E há, como exemplo na história recente, um destacado desempenho econômico. Em cerca de somente 35 anos, a China promoveu uma das mais impressionantes transformações econômicas do mundo contemporâneo. As reformas lideradas por Deng Xiaoping construíram uma estratégia baseada na industrialização acelerada, na abertura controlada ao capital externo e na utilização da inovação tecnológica como vetor de crescimento.
Entre 1990 e 2025, a economia chinesa se expandiu em, aproximadamente, 2.400%, com crescimento médio anual próximo de 8%. Em comparação, na década de 2000, o Brasil cresceu, em média, 3,7% ao ano. Na década de 2010, desacelerou e cresceu, em média, 1,3% ao ano. No início desses 35 anos, em 1990, China e Brasil possuíam dimensões econômicas semelhantes, com PIB próximo de US$ 420 bilhões. Três décadas e meia depois, o PIB chinês alcança cerca de US$ 20 trilhões, enquanto o brasileiro se situa na faixa de US$ 2 trilhões.
A diferença é estrutural e decorre, essencialmente, das escolhas do modelo econômico.
A estratégia chinesa de capitalizar sua economia priorizou investimentos produtivos, exigiu transferência de tecnologia de multinacionais interessadas em acessar seu mercado, transformou universidades em polos de pesquisa aplicada e estruturou uma consistente política industrial. O Estado atuou como planejador estratégico do desenvolvimento, impulsionando a inserção competitiva do país nas cadeias globais de valor.

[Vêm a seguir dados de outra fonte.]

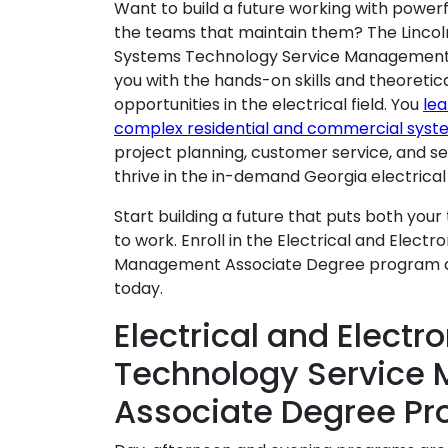
Want to build a future working with powe
the teams that maintain them? The Lincoln
Systems Technology Service Management
you with the hands-on skills and theoreti
opportunities in the electrical field. You
lea
complex residential and commercial syst
project planning, customer service, and 
thrive in the in-demand Georgia electrical 
Start building a future that puts both your t
to work. Enroll in the Electrical and Elec
Management Associate Degree program 
today.
Electrical and Elect
Technology Service
Associate Degree Pr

No caso brasileiro, a trajetória foi o oposto. O país socializa sua economia, mantém forte dependência da exportação de commodities, convive com um complexo e oneroso sistema tributário, pouco investe em pesquisa, normaliza recorrentes desequilíbrios fiscais e apresenta baixos níveis de produtividade, consequência direta de limitações na qualidade do ensino e de insuficientes investimentos em infraestrutura logística e tecnológica. E, sem ganhos expressivos de produtividade não há crescimento sustentável.

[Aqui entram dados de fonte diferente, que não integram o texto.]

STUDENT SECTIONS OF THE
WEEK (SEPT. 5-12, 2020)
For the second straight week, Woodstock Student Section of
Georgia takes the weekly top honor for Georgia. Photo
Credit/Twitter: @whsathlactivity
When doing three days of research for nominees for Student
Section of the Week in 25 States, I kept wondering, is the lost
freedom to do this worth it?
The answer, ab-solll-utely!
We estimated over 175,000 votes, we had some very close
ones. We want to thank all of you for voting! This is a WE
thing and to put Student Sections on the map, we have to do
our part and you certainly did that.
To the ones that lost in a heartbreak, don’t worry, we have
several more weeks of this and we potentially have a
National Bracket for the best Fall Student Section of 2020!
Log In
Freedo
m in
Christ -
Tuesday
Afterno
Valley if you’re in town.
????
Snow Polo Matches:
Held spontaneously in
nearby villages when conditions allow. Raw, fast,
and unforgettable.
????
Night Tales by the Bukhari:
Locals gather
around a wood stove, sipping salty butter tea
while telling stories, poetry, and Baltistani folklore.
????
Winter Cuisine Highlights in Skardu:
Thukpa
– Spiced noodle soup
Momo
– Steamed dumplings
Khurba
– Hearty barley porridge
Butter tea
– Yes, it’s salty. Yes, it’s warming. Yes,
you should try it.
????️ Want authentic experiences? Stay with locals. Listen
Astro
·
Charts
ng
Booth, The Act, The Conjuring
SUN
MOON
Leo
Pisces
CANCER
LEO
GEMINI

Os números, como sempre, refletem a performance. A década de 2020 começou com crescimento de 4,6% do PIB brasileiro em 2021 e terminou com 2,3% em 2025, crescimento desacelerado pela metade. Como consequência, o Brasil perdeu relevância internacional, ao cair do 6º lugar entre as economias do mundo em 2006, para o 11º lugar, em 2025.
Enquanto a China estruturou um projeto nacional de desenvolvimento produtivo, o Brasil manteve um modelo econômico fortemente orientado pelo consumo interno, pela expansão do gasto público e por limitada capacidade de transformação tecnológica.
Conclusões inevitáveis: O Brasil não é competitivo, resultado de suas próprias estratégias de longo prazo, e uma possível manutenção do atual modelo econômico estimula dúvidas sobre o desempenho brasileiro no médio prazo.